How will the Clean Air Strategy affect wood-burners?
There have been a few attention-grabbing headlines recently "Homes face ban on wood‑burners". There are NO plans to ban wood-burners.
The Environment Secretary Michael Gove has published a Clean Air Strategy. The new strategy, which is now out for consultation, includes plans for banning the sale of INEFFICIENT stoves and polluting fuels, and putting more restrictions on Smoke Control Areas. You can still have a fire, but we must make some changes.
There is a problem with air quality in the UK which can cause health issues for all of us. Wood burning stoves and open fires are responsible for a part of this problem. According to the government report, burning solid fuel (such as wood and coal) currently produces 38% of the UK’s emissions of particulate matter.

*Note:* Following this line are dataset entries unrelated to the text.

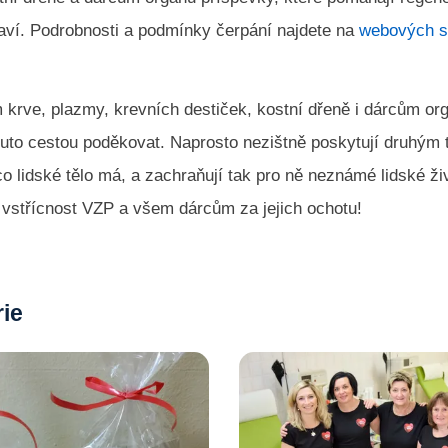
raví. Podrobnosti a podmínky čerpání najdete na
webových s
krve, plazmy, krevních destiček, kostní dřeně i dárcům or
outo cestou poděkovat. Naprosto nezištně poskytují druhým 
co lidské tělo má, a zachraňují tak pro ně neznámé lidské ži
vstřícnost VZP a všem dárcům za jejich ochotu!
rie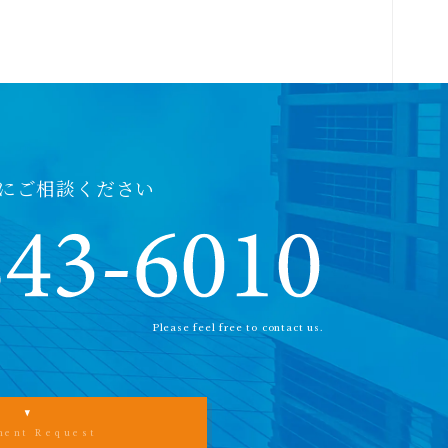
にご相談ください
Please feel free to contact us.
ment Request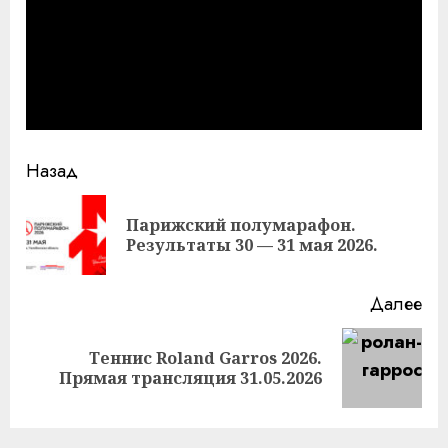
Продолжить
Назад
чтение
Парижский полумарафон.
Пр
Результаты 30 — 31 мая 2026.
за
Далее
Теннис Roland Garros 2026.
Следующая
Прямая трансляция 31.05.2026
запись:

Peter Ticktin founder of the Global Warming Foundation adds "Wood is a renewable form of energy. Like Oil, Coal, or natural gas, even the cleanest burned fuel converts chains of hydro-carbons into CO2 and H2O, carbon dioxide and water.Hence, those who are burning wood for heat should not be encouraged in any way to convert to fossil fuels, even if the wood burning is not as “clean” as the burning of fossil fuels."
How does the new strategy affect domestic combustion?
• Only the very cleanest stoves can be bought and installed
All stoves must be at least 80% efficient. Ecodesign is the European-wide programme to lower emissions. It is due to come into force for stoves in the UK in 2022. The PM emissions limit for Ecodesign is 55% lower than for DEFRA exempt stoves.
• Only the cleanest fuels are available for sale
Restrict the use of bituminous house coal and high-sulphur smokeless fuels. There is already a limit in Smoke Control Areas on burning fuel containing more than 2% of sulphur. It plans to extend this nationwide and ensure that there is more clarity around the sulphur content of fuel when sold.
• New powers for local government
For areas with high pollution, local authorities will have powers to go further and could introduce ‘no burn days’ during periods of high pollution.
How does this affect you?
For now, nothing has changed. The strategy is still in draft form and will be out for consultation until 14 August 2018. Findings from this will feed into the final long-term strategy that will be published in March 2019.
Wood burning stoves and open fires are responsible for a part of this problem and if we understand why, we can make a big difference to local air quality. For example, with correct use, the impact of a woodburning stove can be reduced by a whopping 80%!